Arrays and strings are the bread and butter of algorithms. By now you've used many techniques on them — hashing, two pointers, sliding windows, binary search. This section adds a few more staples and revisits sorting.
A prefix sum array stores the running total up to each index. With it, the sum of
any range [i, j] is a single subtraction — prefix[j+1] - prefix[i] — instead of a
loop. Combined with a hash map of prefix sums seen so far, you can answer "is there a
subarray summing to k?" or "how many subarrays sum to k?" in O(n), even with
negative numbers (where sliding windows break down).
sum = 0
seen = { 0: 1 } // prefix sum -> how many times seen
for each n in nums:
sum += n
// subarrays ending here that sum to k: seen[sum-k]
seen[sum] += 1
Many array problems become easy once sorted. Merging overlapping intervals, for instance, is trivial after sorting by start. You'll implement merge sort yourself here to see the divide-and-conquer pattern that gives O(n log n).

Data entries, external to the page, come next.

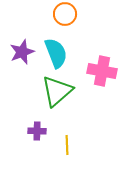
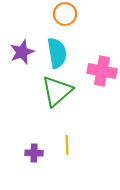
cyan semicircle: moved 1 px right; rotated 12 degrees clockwise
purple cross: moved 3 px left, 22 px down
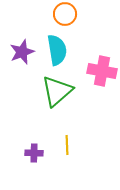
cyan semicircle: moved 3 px up
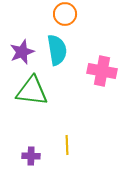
green triangle: moved 25 px left; rotated 48 degrees clockwise
purple cross: moved 3 px left, 3 px down
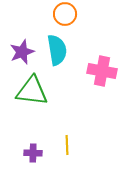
purple cross: moved 2 px right, 3 px up
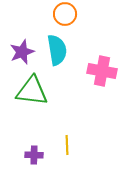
purple cross: moved 1 px right, 2 px down
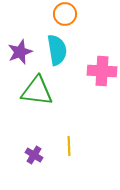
purple star: moved 2 px left
pink cross: rotated 8 degrees counterclockwise
green triangle: moved 5 px right
yellow line: moved 2 px right, 1 px down
purple cross: rotated 30 degrees clockwise
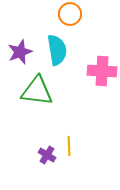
orange circle: moved 5 px right
purple cross: moved 13 px right
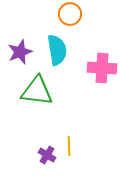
pink cross: moved 3 px up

Strings have their own order — lexicographic (dictionary) order — which isn't the same as numeric order, and can even be redefined (alien dictionaries). Several problems here play with what "sorted" means.
The throughline: arrays and strings reward pre-processing. A prefix-sum array, a sort, or a rank table turns a quadratic scan into something linear or log-linear. Reach for that setup before brute-forcing.